Assessment of intervention efficacy and characteristics associated with efficacy |
Assess the efficacy of interventions coordinating and integrating efforts to promote individual behavior change, improve the work environment, and address work-family-community interface. See Figure 1.
Identify opportunities for improved coordination across formal/informal worksite policies, programs and practices aimed at promoting and protecting worker health.
Identify factors that contribute to the adoption of integrated interventions leading to both work environment changes and individual changes, and to the participation of organizations and employees (or their representatives) regarding integrated interventions that change behaviors/policies and sustain behavioral/policy changes.
Assess factors associated with differential effectiveness of interventions for worksites of varying sizes, industries, and groups within worksites (management, unions, individuals, workers’ families).

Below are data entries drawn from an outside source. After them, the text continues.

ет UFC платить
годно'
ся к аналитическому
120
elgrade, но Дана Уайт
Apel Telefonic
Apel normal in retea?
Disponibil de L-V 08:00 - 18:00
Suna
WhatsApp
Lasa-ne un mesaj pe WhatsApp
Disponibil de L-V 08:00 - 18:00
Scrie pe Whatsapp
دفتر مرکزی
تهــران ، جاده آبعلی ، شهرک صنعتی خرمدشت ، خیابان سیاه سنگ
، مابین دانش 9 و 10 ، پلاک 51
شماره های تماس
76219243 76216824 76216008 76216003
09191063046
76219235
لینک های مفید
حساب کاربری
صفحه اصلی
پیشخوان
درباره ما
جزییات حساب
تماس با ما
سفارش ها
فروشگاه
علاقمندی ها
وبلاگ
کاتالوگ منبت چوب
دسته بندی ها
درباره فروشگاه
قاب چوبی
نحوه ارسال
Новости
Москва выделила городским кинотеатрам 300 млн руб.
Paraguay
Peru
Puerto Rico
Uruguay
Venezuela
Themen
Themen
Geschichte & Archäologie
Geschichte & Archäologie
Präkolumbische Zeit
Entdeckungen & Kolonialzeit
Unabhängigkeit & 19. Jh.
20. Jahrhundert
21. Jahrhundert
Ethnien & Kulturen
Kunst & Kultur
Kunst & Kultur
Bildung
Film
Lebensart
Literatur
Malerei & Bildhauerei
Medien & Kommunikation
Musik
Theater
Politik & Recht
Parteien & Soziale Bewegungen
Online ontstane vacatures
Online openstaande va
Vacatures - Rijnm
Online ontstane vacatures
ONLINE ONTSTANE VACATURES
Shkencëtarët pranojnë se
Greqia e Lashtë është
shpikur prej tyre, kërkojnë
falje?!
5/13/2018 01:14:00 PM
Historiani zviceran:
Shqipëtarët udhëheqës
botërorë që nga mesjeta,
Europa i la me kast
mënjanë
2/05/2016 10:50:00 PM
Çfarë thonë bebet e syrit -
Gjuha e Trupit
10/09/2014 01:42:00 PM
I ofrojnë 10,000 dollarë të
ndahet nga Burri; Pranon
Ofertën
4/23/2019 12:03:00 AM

Investigate the effectiveness of minimal intensity or “default” intervention strategies that require little up-front investment, and deliver small doses to the majority of workers with little initiative required by the individual worker, particularly in addressing health equity, e.g., for physical activity, policy changes that mandate exercise breaks or restrict nearby parking.58
Address a range of obstacles to participation in coordinated interventions among worksites (e.g., competing priorities, organizational commitment, corporate culture, costs, lack of staff expertise) and for individual workers (e.g., scheduling, long work hours, language, privacy concerns or job control.)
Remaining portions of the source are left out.